■ **Requirement**: Here is a listing. Repeat it exactly and in its entirety.
--
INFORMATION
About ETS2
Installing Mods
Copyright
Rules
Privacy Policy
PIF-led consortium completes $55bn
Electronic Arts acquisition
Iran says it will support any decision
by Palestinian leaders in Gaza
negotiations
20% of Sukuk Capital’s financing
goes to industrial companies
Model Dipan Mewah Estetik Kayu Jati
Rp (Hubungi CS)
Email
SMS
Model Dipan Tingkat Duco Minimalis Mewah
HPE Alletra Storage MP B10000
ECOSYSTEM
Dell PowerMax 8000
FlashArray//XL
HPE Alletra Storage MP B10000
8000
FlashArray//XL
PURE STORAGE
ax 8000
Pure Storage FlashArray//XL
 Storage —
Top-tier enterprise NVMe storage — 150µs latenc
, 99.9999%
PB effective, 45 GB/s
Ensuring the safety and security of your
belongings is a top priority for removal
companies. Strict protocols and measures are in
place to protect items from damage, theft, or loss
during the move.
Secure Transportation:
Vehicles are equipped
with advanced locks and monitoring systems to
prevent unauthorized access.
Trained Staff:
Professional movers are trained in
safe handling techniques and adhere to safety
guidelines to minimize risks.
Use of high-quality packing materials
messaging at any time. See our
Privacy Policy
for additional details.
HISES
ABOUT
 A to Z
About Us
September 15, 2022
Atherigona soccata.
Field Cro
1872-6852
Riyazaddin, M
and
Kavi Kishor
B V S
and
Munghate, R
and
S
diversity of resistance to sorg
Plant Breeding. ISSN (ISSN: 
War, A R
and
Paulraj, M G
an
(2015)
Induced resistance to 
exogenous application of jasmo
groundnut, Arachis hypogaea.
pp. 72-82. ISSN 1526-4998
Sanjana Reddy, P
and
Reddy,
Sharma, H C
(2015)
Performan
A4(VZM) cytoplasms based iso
--
■ **Exercise answer**:
INFORMATION
About ETS2
Installing Mods
Copyright
Rules
Privacy Policy
PIF-led consortium completes $55bn
Electronic Arts acquisition
Iran says it will support any decision
by Palestinian leaders in Gaza
negotiations
20% of Sukuk Capital’s financing
goes to industrial companies
Model Dipan Mewah Estetik Kayu Jati
Rp (Hubungi CS)
Email
SMS
Model Dipan Tingkat Duco Minimalis Mewah
HPE Alletra Storage MP B10000
ECOSYSTEM
Dell PowerMax 8000
FlashArray//XL
HPE Alletra Storage MP B10000
8000
FlashArray//XL
PURE STORAGE
ax 8000
Pure Storage FlashArray//XL
 Storage —
Top-tier enterprise NVMe storage — 150µs latenc
, 99.9999%
PB effective, 45 GB/s
Ensuring the safety and security of your
belongings is a top priority for removal
companies. Strict protocols and measures are in
place to protect items from damage, theft, or loss
during the move.
Secure Transportation:
Vehicles are equipped
with advanced locks and monitoring systems to
prevent unauthorized access.
Trained Staff:
Professional movers are trained in
safe handling techniques and adhere to safety
guidelines to minimize risks.
Use of high-quality packing materials
messaging at any time. See our
Privacy Policy
for additional details.
HISES
ABOUT
 A to Z
About Us
September 15, 2022
Atherigona soccata.
Field Cro
1872-6852
Riyazaddin, M
and
Kavi Kishor
B V S
and
Munghate, R
and
S
diversity of resistance to sorg
Plant Breeding. ISSN (ISSN: 
War, A R
and
Paulraj, M G
an
(2015)
Induced resistance to 
exogenous application of jasmo
groundnut, Arachis hypogaea.
pp. 72-82. ISSN 1526-4998
Sanjana Reddy, P
and
Reddy,
Sharma, H C
(2015)
Performan
A4(VZM) cytoplasms based iso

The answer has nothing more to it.